FRP Real Estate Advisory has arranged a £4.1m commercial term facility to refinance a newly built 38-bed purpose-built student accommodation (PBSA) block in York, completing the deal ahead of the formal lease activation scheduled for this July.
The fixed-rate loan was secured at 72% LTV for an established Northern England-based developer. It carries a fixed interest rate of 6.25% p.a. for the first two years, transitioning to a margin of 2.50% p.a. thereafter. The funding aligns with a market value of £5.77m and is supported by a 25-year lease to a local university.
The transaction was led by Philip Kay, director at FRP Real Estate Advisory, who structured the deal around a complex completion timeline to maximise drawdown efficiency before the lease formally commenced.
During the pre-completion phase, the borrower identified an opportunity to reconfigure the building’s internal layout, securing planning consent to add two additional student rooms. That variation to the Agreement for Lease enhanced the property’s overall rental yield, though it also introduced additional structuring challenges ahead of funding.
Traditional commercial credit guidelines typically require full lease completion as a condition precedent to drawdown. To work around this, Philip coordinated closely with the lender to secure full drawdown in advance of the July lease completion date, using a tailored interest reserve to cover the period before rental payments began.

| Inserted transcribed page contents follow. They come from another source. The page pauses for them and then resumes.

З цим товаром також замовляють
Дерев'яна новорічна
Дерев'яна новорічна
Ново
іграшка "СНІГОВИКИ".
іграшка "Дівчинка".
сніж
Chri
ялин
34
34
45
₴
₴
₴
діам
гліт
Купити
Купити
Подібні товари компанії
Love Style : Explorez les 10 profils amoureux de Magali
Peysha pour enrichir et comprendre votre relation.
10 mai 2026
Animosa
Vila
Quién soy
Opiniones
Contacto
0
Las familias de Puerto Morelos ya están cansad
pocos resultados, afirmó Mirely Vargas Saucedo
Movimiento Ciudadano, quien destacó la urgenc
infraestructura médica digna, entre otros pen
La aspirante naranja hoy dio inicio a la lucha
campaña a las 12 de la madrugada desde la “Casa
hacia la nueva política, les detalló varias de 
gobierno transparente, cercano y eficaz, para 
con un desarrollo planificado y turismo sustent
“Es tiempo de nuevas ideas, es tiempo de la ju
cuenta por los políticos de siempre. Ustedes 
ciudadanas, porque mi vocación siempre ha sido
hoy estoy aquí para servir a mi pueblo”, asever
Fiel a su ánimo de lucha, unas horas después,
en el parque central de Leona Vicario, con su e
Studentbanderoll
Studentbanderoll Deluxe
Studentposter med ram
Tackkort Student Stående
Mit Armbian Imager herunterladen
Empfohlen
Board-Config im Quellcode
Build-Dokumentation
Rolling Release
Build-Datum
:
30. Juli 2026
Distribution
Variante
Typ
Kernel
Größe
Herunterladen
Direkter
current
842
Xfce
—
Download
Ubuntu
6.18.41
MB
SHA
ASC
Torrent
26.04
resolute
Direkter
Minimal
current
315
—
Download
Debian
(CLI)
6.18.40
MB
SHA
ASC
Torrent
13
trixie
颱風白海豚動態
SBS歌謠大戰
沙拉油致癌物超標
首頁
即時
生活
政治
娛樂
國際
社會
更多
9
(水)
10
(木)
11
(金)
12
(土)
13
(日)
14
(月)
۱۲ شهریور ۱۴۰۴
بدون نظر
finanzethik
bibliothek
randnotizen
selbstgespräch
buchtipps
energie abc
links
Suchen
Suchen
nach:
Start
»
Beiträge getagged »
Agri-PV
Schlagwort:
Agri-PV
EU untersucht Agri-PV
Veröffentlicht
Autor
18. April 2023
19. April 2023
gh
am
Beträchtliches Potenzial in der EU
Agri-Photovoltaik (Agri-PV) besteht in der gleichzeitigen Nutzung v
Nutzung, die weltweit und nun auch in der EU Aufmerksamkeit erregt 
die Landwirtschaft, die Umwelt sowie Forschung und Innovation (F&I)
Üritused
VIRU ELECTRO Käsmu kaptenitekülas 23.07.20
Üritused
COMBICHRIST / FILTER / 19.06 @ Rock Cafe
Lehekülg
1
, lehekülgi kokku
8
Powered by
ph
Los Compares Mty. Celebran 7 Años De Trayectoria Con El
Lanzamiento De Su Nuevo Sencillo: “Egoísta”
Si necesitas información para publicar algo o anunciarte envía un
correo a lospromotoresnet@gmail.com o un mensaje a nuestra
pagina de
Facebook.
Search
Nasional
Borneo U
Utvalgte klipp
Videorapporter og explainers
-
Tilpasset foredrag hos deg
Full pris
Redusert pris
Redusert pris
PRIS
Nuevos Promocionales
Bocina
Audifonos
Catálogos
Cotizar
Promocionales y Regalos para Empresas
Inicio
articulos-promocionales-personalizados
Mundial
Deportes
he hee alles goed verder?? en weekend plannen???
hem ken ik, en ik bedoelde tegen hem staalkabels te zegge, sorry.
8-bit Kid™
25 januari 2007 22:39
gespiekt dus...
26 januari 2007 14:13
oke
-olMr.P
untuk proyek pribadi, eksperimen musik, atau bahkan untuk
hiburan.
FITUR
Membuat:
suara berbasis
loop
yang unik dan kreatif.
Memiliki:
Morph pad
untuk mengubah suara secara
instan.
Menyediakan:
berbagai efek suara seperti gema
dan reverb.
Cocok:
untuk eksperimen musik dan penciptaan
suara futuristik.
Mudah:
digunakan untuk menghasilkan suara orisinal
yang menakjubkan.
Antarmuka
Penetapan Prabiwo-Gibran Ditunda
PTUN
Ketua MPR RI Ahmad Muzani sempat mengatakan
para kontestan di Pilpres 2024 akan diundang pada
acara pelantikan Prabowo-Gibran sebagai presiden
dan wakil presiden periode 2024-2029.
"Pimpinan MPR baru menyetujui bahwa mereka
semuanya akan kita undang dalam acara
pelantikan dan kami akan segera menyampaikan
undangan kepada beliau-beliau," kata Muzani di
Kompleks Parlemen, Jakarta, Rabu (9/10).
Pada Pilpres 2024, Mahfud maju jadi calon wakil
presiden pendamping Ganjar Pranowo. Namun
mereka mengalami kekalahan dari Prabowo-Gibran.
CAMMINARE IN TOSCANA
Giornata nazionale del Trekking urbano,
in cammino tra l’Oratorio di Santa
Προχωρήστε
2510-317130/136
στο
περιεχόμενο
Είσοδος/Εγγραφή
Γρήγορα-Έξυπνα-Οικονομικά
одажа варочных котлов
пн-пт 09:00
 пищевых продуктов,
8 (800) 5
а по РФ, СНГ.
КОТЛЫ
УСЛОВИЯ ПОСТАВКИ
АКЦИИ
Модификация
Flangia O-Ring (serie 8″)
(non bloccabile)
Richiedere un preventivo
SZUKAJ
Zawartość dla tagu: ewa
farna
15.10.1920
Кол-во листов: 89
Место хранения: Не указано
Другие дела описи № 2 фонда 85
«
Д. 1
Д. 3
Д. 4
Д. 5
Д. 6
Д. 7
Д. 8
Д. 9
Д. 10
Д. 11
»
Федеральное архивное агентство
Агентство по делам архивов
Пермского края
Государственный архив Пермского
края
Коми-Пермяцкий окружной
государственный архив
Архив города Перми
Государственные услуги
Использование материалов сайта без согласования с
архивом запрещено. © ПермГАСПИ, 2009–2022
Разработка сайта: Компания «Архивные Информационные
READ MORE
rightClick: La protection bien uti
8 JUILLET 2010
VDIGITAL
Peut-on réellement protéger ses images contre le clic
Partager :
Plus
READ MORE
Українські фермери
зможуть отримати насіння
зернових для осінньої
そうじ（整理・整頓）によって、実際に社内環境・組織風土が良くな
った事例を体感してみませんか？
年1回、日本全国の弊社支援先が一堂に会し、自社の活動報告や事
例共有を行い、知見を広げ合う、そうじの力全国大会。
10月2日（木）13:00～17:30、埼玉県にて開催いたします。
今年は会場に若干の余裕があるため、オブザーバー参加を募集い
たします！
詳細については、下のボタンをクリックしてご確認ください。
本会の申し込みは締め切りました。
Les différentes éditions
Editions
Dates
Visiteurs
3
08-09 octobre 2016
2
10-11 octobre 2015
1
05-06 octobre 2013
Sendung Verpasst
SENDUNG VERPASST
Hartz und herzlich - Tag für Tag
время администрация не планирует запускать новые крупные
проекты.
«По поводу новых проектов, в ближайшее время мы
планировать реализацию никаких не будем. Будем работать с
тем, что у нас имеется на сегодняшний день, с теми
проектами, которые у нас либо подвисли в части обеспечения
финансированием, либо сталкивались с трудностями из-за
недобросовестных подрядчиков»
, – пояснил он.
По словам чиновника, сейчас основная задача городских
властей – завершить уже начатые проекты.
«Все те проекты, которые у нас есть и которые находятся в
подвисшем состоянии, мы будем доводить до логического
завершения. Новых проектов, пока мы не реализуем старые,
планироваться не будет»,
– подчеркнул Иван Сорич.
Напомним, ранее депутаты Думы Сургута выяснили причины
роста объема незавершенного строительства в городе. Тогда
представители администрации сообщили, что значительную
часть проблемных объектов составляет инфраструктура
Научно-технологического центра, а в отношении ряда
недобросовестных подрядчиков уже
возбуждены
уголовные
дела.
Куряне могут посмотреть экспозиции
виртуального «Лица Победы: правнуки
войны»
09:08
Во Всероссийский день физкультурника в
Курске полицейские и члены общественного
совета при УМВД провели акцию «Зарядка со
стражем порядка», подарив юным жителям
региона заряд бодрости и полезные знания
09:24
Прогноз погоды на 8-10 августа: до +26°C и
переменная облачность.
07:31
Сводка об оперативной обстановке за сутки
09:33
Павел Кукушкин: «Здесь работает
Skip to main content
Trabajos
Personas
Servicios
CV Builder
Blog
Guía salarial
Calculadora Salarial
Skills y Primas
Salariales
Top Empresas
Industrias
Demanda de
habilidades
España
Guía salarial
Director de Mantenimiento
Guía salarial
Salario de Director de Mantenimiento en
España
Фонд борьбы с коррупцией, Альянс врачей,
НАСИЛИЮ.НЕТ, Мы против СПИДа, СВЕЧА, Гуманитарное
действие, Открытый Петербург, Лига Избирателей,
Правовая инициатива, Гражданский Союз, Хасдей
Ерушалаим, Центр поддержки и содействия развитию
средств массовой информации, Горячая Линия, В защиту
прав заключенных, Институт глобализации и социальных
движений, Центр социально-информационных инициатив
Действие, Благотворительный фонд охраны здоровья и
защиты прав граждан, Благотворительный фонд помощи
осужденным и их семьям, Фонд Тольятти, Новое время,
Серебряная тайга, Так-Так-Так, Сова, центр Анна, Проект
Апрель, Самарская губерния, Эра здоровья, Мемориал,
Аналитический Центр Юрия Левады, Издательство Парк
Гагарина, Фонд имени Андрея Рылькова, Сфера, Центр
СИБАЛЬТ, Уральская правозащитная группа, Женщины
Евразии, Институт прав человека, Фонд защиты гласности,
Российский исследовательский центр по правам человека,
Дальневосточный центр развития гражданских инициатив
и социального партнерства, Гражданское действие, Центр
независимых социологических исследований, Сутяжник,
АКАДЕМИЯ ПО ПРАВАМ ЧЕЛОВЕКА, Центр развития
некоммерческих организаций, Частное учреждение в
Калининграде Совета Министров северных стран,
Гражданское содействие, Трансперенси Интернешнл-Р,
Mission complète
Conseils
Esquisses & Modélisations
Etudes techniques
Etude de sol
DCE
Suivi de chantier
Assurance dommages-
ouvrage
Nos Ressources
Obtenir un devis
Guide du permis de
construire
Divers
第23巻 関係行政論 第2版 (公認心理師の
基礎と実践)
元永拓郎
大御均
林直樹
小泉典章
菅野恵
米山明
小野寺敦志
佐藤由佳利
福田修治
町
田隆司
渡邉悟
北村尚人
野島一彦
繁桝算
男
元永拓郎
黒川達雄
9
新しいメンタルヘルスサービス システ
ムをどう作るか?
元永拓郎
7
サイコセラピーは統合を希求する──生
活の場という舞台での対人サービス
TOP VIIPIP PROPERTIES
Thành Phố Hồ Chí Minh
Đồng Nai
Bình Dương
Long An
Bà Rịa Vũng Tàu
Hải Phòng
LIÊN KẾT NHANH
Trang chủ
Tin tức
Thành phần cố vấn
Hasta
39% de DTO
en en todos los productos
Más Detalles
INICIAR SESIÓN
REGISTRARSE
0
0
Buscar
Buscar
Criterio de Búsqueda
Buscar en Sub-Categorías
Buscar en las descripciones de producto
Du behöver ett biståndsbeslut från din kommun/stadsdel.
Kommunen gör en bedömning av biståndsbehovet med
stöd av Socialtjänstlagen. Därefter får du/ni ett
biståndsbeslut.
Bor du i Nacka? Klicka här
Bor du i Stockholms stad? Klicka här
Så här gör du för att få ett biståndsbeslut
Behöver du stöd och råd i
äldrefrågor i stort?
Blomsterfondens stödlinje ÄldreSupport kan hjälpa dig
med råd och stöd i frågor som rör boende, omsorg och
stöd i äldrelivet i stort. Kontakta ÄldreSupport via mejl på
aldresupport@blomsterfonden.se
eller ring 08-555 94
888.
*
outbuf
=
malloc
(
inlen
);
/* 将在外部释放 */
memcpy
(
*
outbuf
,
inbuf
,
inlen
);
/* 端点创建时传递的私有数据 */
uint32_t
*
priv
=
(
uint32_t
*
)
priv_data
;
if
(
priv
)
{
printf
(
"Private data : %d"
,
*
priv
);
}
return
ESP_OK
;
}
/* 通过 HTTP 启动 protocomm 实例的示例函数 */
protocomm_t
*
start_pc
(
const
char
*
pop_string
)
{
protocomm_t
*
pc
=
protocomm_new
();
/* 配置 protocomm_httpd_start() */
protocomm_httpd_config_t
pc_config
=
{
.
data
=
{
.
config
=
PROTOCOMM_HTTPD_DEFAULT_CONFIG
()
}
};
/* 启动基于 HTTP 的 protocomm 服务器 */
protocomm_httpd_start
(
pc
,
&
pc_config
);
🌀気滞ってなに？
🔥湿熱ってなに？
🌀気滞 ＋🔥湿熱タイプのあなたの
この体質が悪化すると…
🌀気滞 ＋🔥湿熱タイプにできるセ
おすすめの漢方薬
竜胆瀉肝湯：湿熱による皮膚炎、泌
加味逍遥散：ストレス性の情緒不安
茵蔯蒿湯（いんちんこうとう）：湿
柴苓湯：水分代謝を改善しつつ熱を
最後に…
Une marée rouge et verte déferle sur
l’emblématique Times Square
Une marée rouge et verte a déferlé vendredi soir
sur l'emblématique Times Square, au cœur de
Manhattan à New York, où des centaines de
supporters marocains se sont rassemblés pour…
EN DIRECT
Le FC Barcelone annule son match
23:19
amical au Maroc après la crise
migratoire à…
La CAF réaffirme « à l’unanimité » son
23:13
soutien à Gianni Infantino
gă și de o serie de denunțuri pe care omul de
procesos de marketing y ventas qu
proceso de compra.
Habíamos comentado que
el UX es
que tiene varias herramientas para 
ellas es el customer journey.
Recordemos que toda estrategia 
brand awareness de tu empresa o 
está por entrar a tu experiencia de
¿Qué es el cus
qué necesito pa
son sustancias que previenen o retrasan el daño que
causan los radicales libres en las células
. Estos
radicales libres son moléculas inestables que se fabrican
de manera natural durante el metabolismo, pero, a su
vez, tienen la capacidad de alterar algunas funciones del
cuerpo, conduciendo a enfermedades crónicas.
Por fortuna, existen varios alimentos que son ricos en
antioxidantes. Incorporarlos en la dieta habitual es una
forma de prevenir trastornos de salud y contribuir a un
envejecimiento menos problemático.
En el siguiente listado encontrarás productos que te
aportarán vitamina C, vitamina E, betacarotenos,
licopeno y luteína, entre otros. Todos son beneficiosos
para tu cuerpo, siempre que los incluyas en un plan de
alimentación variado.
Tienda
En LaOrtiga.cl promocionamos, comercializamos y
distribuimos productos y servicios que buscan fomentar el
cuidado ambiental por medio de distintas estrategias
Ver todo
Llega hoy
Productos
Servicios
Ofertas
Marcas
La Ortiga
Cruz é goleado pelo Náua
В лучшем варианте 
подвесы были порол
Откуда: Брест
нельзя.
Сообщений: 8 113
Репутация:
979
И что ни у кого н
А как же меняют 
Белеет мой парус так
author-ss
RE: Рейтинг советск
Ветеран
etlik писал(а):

With Basel 3.1 capital requirements placing growing constraints on banks’ ability to lend against PBSA assets, the team sourced funding through a specialist debt fund rather than the traditional banking route, which allowed for terms more closely aligned with the asset’s commercial profile.
A key part of securing lender confidence was demonstrating that market rent projections under an alternative direct-let PBSA model comfortably exceeded the agreed university lease rent, establishing the robustness of the asset’s standalone value.
“Securing a high-leverage 72% LTV facility at a highly competitive 6.25% fixed rate on the back of an Agreement for Lease requires an exceptional level of lender comfort,” said Philip Kay.
“By optimising the building’s layout prior to lease activation, we were able to significantly drive up the asset’s yield, but it required a sophisticated funding structure to unlock that value early.
“By designing a tailored interest reserve and demonstrating the robust standalone market value of the asset, we achieved an outstanding result. This facility gives our client complete financial certainty and liquidity well ahead of the university lease activating this July.”